Setelah menerima perintah itu, segera Bahar melaksanakan dengan tulus. Dapat diduga bagaimana Bahar menebang dua rumpun bambu dengan suatu alat yang sangat sederhana sekali, tentu sangat kesulitan dan memerlukan tenaga serta waktu yang lama sekali. Hukuman ini akhirnya diselesaikan dengan baik. "Alhamdulillah, sudah selesai, Kyai." Ucap Bahar dengan sopan dan rendah hati. "Kalau begitu, sekarang kamu makan nasi yang ada di nampan itu sampai habis." Perintah Kyai kepada Bahar. Sekali lagi santri Bahar dengan patuh menerima hukuman dari Kyai Kholil.
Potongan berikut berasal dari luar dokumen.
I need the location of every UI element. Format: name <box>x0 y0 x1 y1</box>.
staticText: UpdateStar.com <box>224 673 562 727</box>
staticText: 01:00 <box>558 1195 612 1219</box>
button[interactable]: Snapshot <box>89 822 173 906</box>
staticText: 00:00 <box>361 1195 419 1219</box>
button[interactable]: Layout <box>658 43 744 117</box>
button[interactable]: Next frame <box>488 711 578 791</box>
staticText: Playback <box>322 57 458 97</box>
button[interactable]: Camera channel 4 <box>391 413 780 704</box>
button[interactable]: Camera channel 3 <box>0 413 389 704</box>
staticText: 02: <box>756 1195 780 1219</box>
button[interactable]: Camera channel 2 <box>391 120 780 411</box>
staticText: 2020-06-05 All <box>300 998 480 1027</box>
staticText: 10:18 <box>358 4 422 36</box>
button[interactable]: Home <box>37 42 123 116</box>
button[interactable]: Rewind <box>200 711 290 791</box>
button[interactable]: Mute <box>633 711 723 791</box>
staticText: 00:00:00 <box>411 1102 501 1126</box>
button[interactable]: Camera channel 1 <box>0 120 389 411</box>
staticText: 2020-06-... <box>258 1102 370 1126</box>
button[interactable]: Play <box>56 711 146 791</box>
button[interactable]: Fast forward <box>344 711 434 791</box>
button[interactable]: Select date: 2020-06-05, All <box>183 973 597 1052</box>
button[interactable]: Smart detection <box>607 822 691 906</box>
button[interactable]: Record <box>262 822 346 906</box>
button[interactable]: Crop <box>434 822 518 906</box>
Setelah Bahar melaksanakan hukuman yang kedua, santri Bahar lalu disuruh makan buah-buahan sampai habis yang ada di nampan yang telah tersedia. Mendengar perintah ini santri Bahar melahap semua buah-buahan yang ada di nampan itu. Setelah itu santri Bahar diusir oleh Kyai Kholil seraya berucap; "Hai santri, semua ilmuku sudah dicuri oleh orang ini." ucap Kyai Kholil sambil menunjuk ke arah Bahar. Dengan perasaan senang dan mantap santri Bahar pulang meninggalkan pesantren Kiai Kholil menuju kampung halamannya.
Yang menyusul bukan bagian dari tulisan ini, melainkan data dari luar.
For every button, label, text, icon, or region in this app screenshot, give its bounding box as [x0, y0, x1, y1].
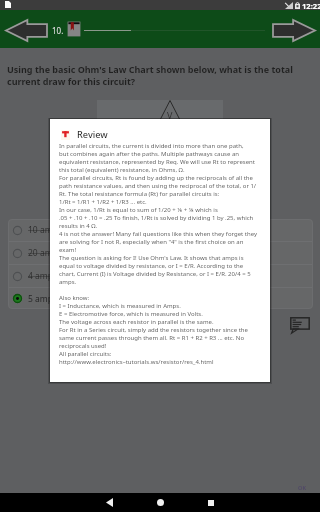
- button[interactable]: 5 amps: [8, 288, 313, 309]
- button[interactable]: Recent apps: [191, 493, 231, 512]
- button[interactable]: Next question: [272, 19, 316, 42]
- staticText: Using the basic Ohm's Law Chart shown be…: [7, 63, 293, 87]
- button[interactable]: Home: [140, 493, 180, 512]
- button[interactable]: 10 amps: [8, 219, 313, 241]
- staticText: V: [167, 109, 173, 121]
- button[interactable]: OK: [291, 480, 313, 496]
- staticText: 10.: [52, 25, 64, 36]
- staticText: In parallel circuits, the current is div…: [59, 142, 257, 366]
- button[interactable]: Bookmark: [67, 21, 81, 37]
- staticText: 10 amps: [28, 224, 62, 236]
- button[interactable]: Previous question: [5, 19, 48, 42]
- button[interactable]: Comments: [290, 317, 310, 334]
- staticText: OK: [298, 484, 306, 492]
- staticText: 12:22: [302, 1, 320, 11]
- staticText: Review: [77, 128, 108, 141]
- staticText: 5 amps: [28, 293, 58, 305]
- staticText: 20 amps: [28, 247, 62, 259]
- button[interactable]: 20 amps: [8, 242, 313, 264]
- button[interactable]: 4 amps: [8, 265, 313, 287]
- button[interactable]: Back: [89, 493, 129, 512]
- staticText: 4 amps: [28, 270, 58, 282]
Memang benar, tak lama setelah itu, santri yang mendapat isyarat mencuri ilmu Kyai Kholil itu, menjadi Kyai yang sangat alim, yang memimpin sebuah pondok pesantren besar di Jawa Timur. Kyai beruntung itu bernama Kiai Bahar, seorang Kyai besar dengan ribuan santri yang diasuhnya di Pondok Pesantren Sido Giri, Pasuruan, Jawa Timur.
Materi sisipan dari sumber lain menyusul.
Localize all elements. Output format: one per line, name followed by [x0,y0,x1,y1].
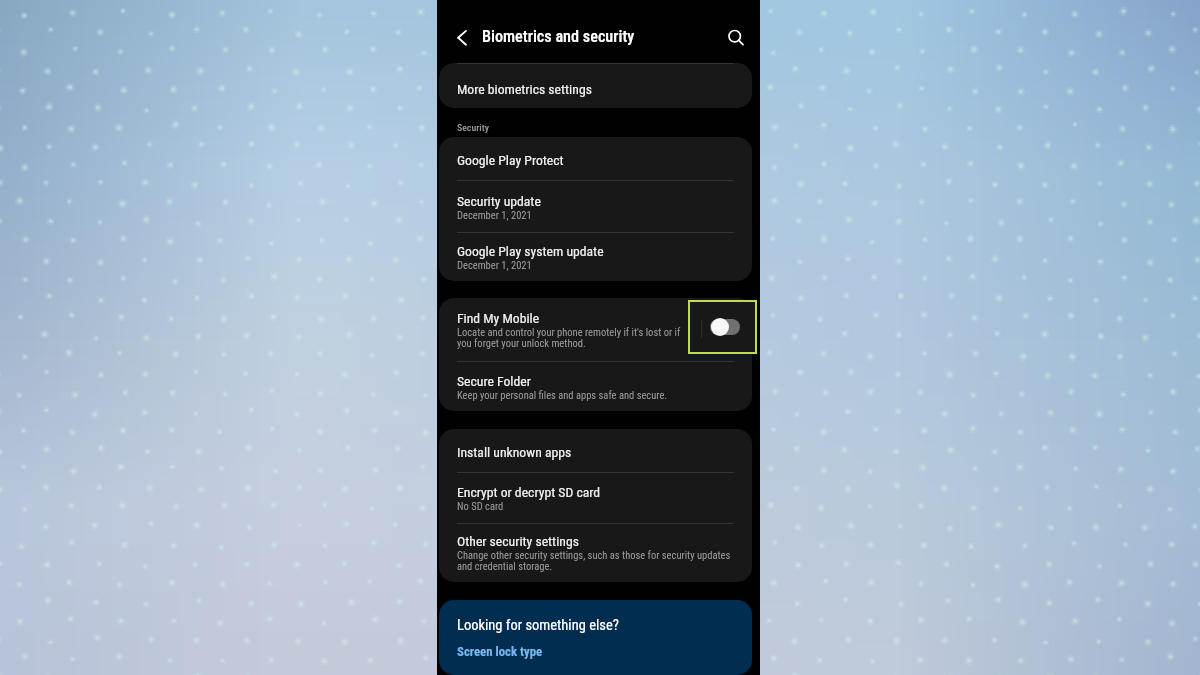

Orang Arab Dan Macan Tutul

Suatu hari menjelang sholat magrib. Seperti biasanya Kyai Kholil mengimami jamaah sholat bersama para santri Kedemangan. Bersamaan dengan Kyai Kholil mengimami sholat, tiba-tiba kedatangan tamu berbangsa Arab. Orang Madura menyebutnya Habib. Seusai melaksanakan sholat, Kyai Kholil menemui tamunya, termasuk orang Arab yang baru datang itu. Sebagai orang Arab yang mengetahui kefasihan Bahasa Arab. Habib menghampiri Kyai Kholil seraya berucap; "Kiai, bacaan Al-Fatihah antum (anda) kurang fasih." tegur Habib. Setelah berbasa-basi beberapa saat. Habib dipersilahkan mengambil wudlu untuk melaksanakan sholat magrib. Tempat wudlu ada di sebelah masjid itu. "Silahkan ambil wudlu di sana." ucap Kyai sambil menunjukkan arah tempat wudlu.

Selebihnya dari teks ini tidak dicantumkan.